*** Records for this task ***

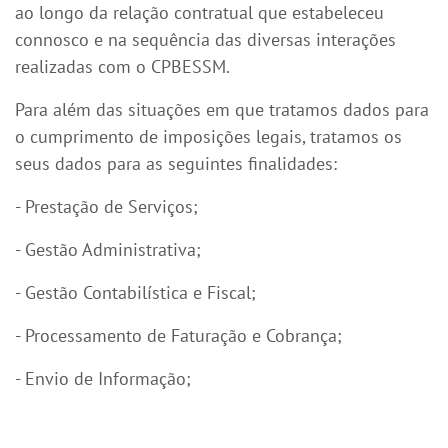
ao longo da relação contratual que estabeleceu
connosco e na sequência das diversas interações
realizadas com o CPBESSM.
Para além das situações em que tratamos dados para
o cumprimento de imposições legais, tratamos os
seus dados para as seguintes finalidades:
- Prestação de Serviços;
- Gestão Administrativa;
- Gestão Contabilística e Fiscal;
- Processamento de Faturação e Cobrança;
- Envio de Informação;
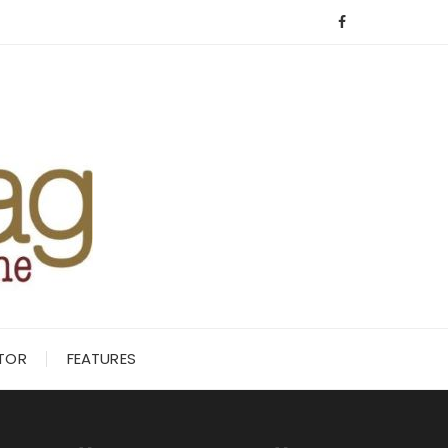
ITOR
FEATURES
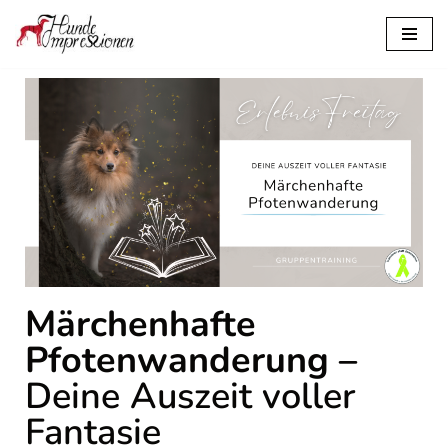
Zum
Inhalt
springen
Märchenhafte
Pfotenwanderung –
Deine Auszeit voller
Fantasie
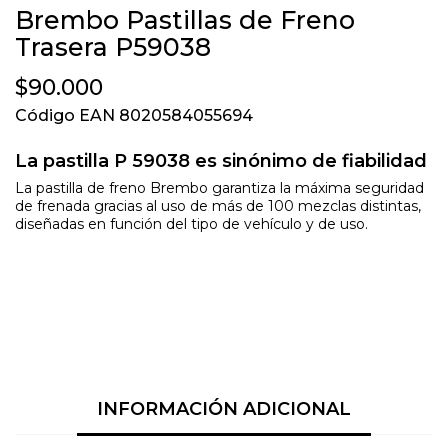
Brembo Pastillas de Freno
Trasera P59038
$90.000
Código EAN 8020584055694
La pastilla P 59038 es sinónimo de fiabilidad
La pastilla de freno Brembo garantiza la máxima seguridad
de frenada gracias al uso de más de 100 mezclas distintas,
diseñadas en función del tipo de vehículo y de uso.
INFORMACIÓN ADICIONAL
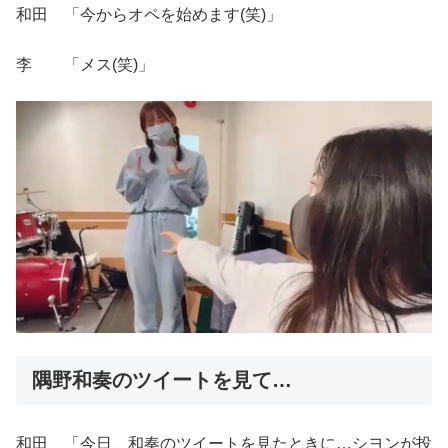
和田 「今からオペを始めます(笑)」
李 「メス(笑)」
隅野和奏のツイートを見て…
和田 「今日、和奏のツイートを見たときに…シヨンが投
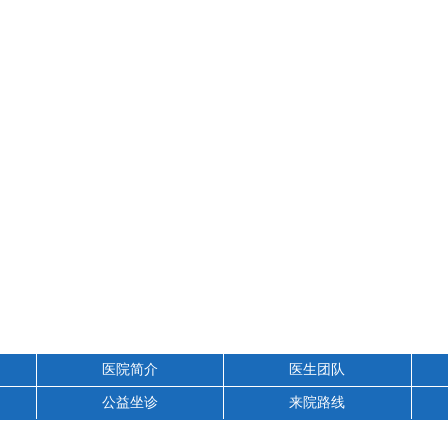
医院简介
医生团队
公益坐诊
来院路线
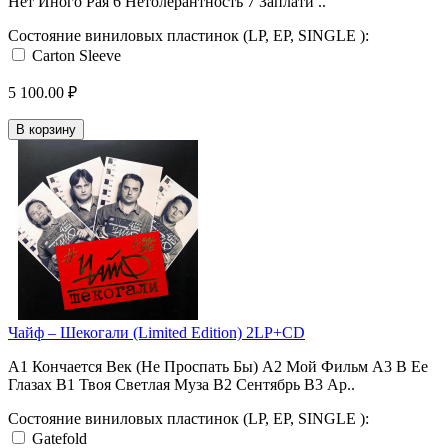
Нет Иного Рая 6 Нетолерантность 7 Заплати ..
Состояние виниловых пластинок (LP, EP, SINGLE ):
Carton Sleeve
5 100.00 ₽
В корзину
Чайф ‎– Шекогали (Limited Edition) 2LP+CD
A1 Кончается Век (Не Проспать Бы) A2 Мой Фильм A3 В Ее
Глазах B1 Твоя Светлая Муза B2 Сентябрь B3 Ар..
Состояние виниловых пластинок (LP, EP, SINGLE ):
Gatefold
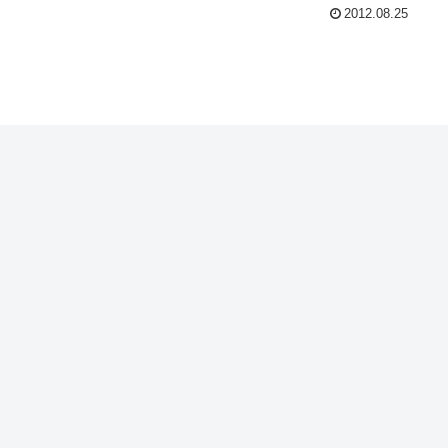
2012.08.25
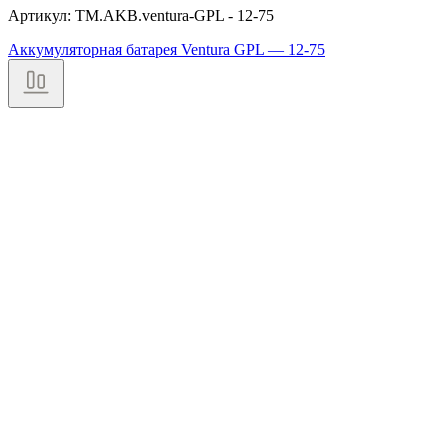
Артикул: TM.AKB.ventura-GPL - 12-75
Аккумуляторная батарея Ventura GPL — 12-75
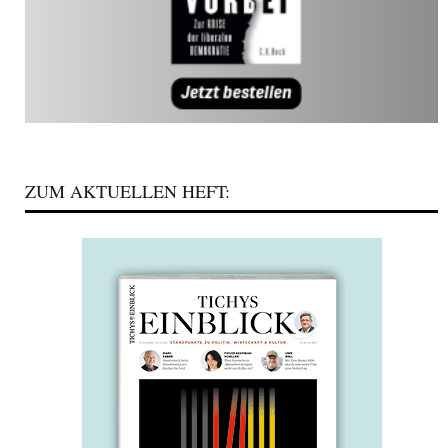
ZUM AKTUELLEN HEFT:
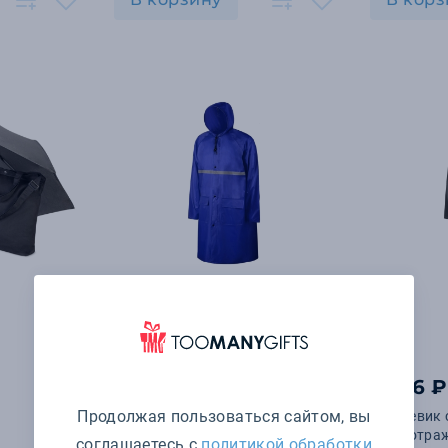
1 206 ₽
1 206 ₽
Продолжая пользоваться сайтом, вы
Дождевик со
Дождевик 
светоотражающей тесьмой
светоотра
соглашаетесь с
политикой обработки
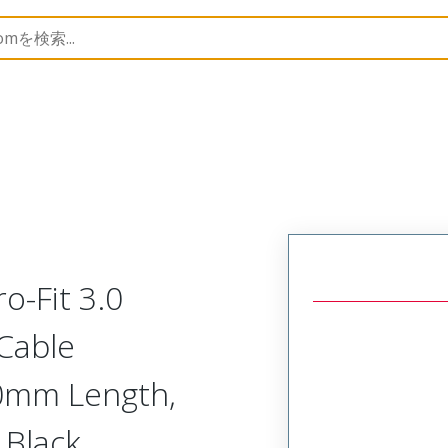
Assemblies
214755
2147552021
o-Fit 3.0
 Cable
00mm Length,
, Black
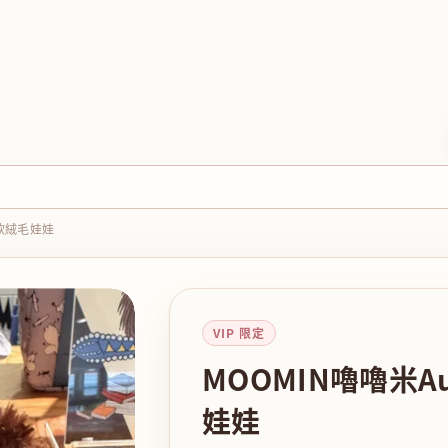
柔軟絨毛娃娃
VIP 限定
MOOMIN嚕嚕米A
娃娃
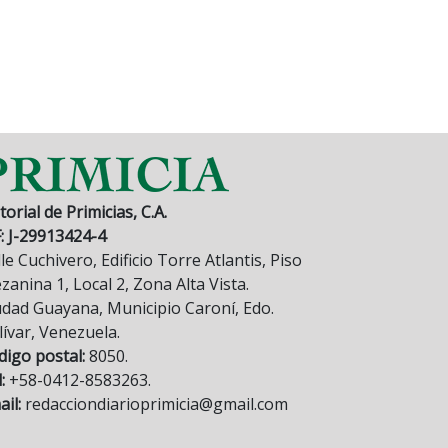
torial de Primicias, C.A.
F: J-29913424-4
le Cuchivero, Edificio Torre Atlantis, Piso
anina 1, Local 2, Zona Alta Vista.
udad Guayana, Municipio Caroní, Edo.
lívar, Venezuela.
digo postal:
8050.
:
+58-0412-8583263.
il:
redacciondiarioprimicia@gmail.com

***

■ **Activity**
Once the pictures are set aside, the remaining data must be transcribed exactly.

■ **Result below**
ao longo da relação contratual que estabeleceu
connosco e na sequência das diversas interações
realizadas com o CPBESSM.
Para além das situações em que tratamos dados para
o cumprimento de imposições legais, tratamos os
seus dados para as seguintes finalidades:
- Prestação de Serviços;
- Gestão Administrativa;
- Gestão Contabilística e Fiscal;
- Processamento de Faturação e Cobrança;
- Envio de Informação;
ITOR
FEATURES
Zum
Inhalt
springen
Märchenhafte
Pfotenwanderung –
Deine Auszeit voller
Fantasie
Brembo Pastillas de Freno
Trasera P59038
$90.000
Código EAN 8020584055694
La pastilla P 59038 es sinónimo de fiabilidad
La pastilla de freno Brembo garantiza la máxima seguridad
de frenada gracias al uso de más de 100 mezclas distintas,
diseñadas en función del tipo de vehículo y de uso.
INFORMACIÓN ADICIONAL
和田 「今からオペを始めます(笑)」
李 「メス(笑)」
隅野和奏のツイートを見て…
和田 「今日、和奏のツイートを見たときに…シヨンが投
医院简介
医生团队
公益坐诊
来院路线
Нет Иного Рая 6 Нетолерантность 7 Заплати ..
Состояние виниловых пластинок (LP, EP, SINGLE ):
Carton Sleeve
5 100.00 ₽
В корзину
Чайф ‎– Шекогали (Limited Edition) 2LP+CD
A1 Кончается Век (Не Проспать Бы) A2 Мой Фильм A3 В Ее
Глазах B1 Твоя Светлая Муза B2 Сентябрь B3 Ар..
Состояние виниловых пластинок (LP, EP, SINGLE ):
Gatefold
2012.08.25
Артикул: TM.AKB.ventura-GPL - 12-75
Аккумуляторная батарея Ventura GPL — 12-75
ZUM AKTUELLEN HEFT:
1 206 ₽
1 206 ₽
Продолжая пользоваться сайтом, вы
Дождевик со
Дождевик 
светоотражающей тесьмой
светоотра
соглашаетесь с
политикой обработки
Assemblies
214755
2147552021
o-Fit 3.0
 Cable
00mm Length,
, Black
柔軟絨毛娃娃
VIP 限定
MOOMIN嚕嚕米A
娃娃
torial de Primicias, C.A.
F: J-29913424-4
le Cuchivero, Edificio Torre Atlantis, Piso
anina 1, Local 2, Zona Alta Vista.
udad Guayana, Municipio Caroní, Edo.
lívar, Venezuela.
digo postal:
8050.
:
+58-0412-8583263.
il:
redacciondiarioprimicia@gmail.com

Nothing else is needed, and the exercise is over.